2008-12-20

Details Emerge on Failed Nuke Inspection

050919f0000e002 It ain't easy for an Air Force unit to pass a nuclear inspection these days. Air Force Times has details on the flunked test that we first reported on Saturday. It sounds like paperwork issues blew the exam for the 90th Missile Wing.

"Inspectors failed the 90th Missile Wing after discovering the maintenance group had not properly documented tests done to its missiles, even leaving some tests completely undocumented," the paper's Michael Hoffman reports. "An unsatisfactory grade on any portion of the NSI [nuclear surety inspection] fails the entire wing."

Thus far, the wing has passed all other areas of the NSI including the personnel reliability program — which tracks who can handle nuclear weapons — that caused [an earlier unit] to fail.

...Col. Michael Morgan, 90th Missile Wing commander, did say that improvements need to be made.

"The Inspector General gave us an exceptionally thorough review, looking deep into all areas,” said Morgan. “Improvement continues, but as highlighted by this inspection, we need to do much better in administrative and equipment control processes."

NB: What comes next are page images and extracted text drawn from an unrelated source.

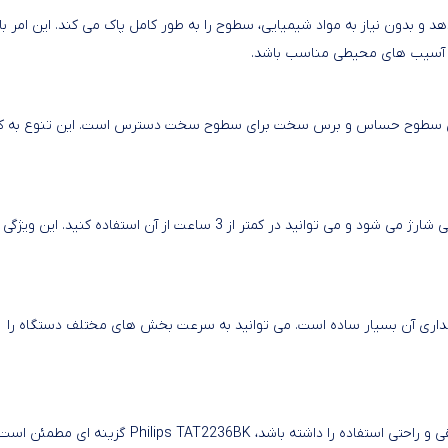
 و بدون نیاز به مواد شیمیایی، سطوح را به طور کامل پاک می کند. این امر ب
ل برس نرم برای سطوح حساس و برس سخت برای سطوح سخت دسترس است. این تنوع به کا
با پشتیبانی از استاندارد USB‑C، Philips TAT2236BK در زمان کوتاهی شارژ می شود و می توانید در کمتر از 3 ساعت از آن استفاده کنید. 
میزکاری و نگهداری آن بسیار ساده است. می توانید به سرعت بخش های مختلف دستگاه را
اگر به دنبال دستگاه برقیی هستید که هم زمان قابلیت تمیزکاری عمقی و راحتی استفاده را داشته باشد، Philips TAT2236BK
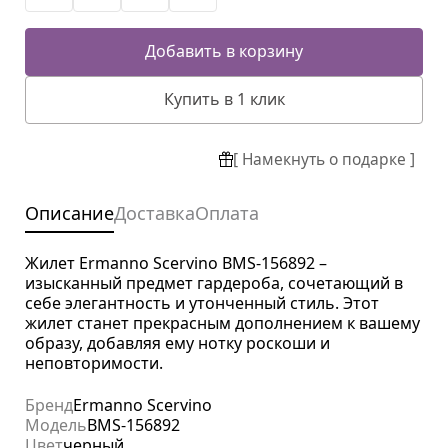
Добавить в корзину
Купить в 1 клик
[ Намекнуть о подарке ]
Описание
Доставка
Оплата
Жилет Ermanno Scervino BMS-156892 –
изысканный предмет гардероба, сочетающий в
себе элегантность и утонченный стиль. Этот
жилет станет прекрасным дополнением к вашему
образу, добавляя ему нотку роскоши и
неповторимости.
Бренд
Ermanno Scervino
Модель
BMS-156892
Цвет
черный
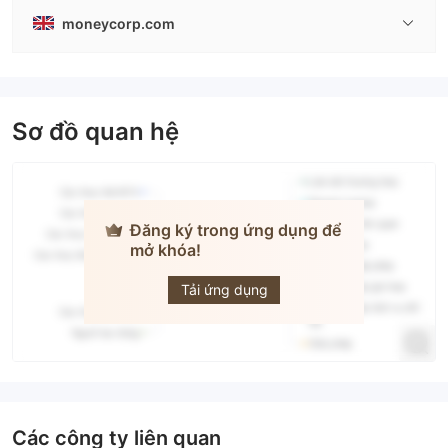
moneycorp.com
Sơ đồ quan hệ
Đăng ký trong ứng dụng để
mở khóa!
Moneycorp
Tải ứng dụng
Các công ty liên quan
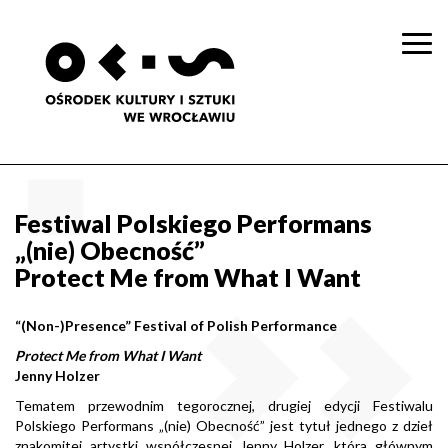
Togg
navi
Festiwal Polskiego Performans
„(nie) Obecność”
Protect Me from What I Want
“(Non-)Presence” Festival of Polish Performance
Protect Me from What I Want
Jenny Holzer
Tematem przewodnim tegorocznej, drugiej edycji Festiwalu
Polskiego Performans „(nie) Obecność” jest tytuł jednego z dzieł
znakomitej artystki współczesnej Jenny Holzer, która głównym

After a series of nuclear handling mishaps, there is now a zero tolerance approach to these issues. Air Force officials talk about the need to "change the culture" of the service's nuclear units. Doing it is going to require hard-ass inspections for quite a while. More wings will fail, in the process.

Defense Secretary Robert Gates put it this way: "Handling nuclear weapons –- the most powerful and destructive instruments in the arsenal of freedom – is a tremendous responsibility... "There is simply no room for error."